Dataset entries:
=== Section Start ===
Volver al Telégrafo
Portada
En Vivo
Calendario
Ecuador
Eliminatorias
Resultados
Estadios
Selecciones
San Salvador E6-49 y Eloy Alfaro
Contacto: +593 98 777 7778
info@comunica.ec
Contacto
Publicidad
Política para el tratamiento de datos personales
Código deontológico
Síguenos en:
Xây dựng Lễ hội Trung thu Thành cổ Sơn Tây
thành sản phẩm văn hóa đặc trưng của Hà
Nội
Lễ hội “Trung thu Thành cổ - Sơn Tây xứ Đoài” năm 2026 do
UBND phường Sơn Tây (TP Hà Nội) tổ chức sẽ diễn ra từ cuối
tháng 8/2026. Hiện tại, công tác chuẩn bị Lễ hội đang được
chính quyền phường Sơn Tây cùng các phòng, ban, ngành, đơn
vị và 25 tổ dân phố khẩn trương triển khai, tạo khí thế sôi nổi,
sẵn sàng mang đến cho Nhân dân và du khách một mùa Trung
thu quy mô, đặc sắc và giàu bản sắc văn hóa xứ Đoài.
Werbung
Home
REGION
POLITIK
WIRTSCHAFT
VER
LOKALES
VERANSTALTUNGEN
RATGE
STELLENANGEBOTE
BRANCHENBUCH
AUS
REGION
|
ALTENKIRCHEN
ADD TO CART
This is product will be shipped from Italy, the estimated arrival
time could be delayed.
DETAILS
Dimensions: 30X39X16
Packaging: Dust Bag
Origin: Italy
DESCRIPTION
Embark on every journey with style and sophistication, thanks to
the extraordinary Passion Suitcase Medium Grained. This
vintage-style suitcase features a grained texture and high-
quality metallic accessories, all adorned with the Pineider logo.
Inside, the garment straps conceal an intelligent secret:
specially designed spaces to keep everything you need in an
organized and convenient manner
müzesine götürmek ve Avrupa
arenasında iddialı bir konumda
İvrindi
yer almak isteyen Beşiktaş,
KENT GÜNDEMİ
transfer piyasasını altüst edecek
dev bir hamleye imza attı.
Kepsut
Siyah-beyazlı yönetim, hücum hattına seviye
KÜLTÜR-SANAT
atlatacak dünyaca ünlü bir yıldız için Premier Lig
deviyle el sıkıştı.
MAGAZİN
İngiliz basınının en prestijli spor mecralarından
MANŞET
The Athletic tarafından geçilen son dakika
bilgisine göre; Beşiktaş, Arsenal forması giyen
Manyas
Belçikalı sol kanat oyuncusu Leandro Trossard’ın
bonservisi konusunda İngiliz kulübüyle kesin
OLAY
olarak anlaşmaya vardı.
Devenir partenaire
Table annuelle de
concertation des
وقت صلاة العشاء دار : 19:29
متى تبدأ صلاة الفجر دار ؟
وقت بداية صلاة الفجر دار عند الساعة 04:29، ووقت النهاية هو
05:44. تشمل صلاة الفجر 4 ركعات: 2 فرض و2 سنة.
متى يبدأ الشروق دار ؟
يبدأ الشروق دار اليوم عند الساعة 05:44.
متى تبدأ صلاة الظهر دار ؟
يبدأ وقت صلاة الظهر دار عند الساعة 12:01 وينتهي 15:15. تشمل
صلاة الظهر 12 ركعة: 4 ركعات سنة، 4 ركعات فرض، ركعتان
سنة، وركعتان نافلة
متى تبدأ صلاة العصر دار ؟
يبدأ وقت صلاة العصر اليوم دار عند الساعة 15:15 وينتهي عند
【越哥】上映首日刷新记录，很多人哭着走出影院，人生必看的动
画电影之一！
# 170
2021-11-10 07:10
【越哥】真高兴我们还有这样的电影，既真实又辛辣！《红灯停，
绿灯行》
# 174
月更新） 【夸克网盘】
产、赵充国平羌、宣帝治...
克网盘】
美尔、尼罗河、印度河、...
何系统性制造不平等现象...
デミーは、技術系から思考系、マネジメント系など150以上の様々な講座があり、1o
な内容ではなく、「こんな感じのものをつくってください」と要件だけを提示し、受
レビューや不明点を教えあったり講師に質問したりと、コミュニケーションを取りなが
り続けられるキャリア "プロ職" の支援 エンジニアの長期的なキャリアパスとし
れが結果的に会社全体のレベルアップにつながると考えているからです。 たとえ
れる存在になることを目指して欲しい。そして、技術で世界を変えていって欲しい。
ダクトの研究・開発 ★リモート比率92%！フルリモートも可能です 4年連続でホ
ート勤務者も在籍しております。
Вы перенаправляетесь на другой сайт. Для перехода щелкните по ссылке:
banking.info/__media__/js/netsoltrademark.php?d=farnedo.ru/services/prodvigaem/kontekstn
=== Section End ===
=== Section Start ===
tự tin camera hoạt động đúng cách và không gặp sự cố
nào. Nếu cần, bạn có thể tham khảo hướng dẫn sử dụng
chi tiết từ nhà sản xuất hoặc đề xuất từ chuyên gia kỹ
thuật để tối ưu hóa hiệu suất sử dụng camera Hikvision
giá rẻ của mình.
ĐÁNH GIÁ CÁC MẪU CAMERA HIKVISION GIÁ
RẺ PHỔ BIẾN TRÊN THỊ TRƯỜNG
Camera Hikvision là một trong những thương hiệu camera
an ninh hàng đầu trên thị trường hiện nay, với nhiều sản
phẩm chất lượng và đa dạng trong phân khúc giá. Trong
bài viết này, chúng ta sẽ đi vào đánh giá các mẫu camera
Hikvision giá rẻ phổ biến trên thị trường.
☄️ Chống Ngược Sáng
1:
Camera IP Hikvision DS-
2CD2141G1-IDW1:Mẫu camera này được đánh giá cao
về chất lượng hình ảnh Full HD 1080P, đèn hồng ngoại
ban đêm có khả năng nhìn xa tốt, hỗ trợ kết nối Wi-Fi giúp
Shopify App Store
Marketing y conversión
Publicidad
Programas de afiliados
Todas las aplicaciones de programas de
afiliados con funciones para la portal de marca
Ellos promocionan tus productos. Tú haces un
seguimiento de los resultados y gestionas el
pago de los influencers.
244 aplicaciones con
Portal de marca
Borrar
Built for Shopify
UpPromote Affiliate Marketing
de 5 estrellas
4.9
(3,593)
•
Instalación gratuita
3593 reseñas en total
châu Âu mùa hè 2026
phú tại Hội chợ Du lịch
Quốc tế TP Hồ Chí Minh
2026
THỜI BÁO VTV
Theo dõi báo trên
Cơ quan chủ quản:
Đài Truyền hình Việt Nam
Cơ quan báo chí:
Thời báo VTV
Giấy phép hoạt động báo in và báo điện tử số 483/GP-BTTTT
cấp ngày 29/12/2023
=== Section End ===
Exercise aim >>
From the entries above, print the lines beginning at the one with "afiliados con funciones" and stopping after the one with "Giấy phép hoạt", exactly as written and with nothing else.

Completed exercise >>
afiliados con funciones para la portal de marca
Ellos promocionan tus productos. Tú haces un
seguimiento de los resultados y gestionas el
pago de los influencers.
244 aplicaciones con
Portal de marca
Borrar
Built for Shopify
UpPromote Affiliate Marketing
de 5 estrellas
4.9
(3,593)
•
Instalación gratuita
3593 reseñas en total
châu Âu mùa hè 2026
phú tại Hội chợ Du lịch
Quốc tế TP Hồ Chí Minh
2026
THỜI BÁO VTV
Theo dõi báo trên
Cơ quan chủ quản:
Đài Truyền hình Việt Nam
Cơ quan báo chí:
Thời báo VTV
Giấy phép hoạt động báo in và báo điện tử số 483/GP-BTTTT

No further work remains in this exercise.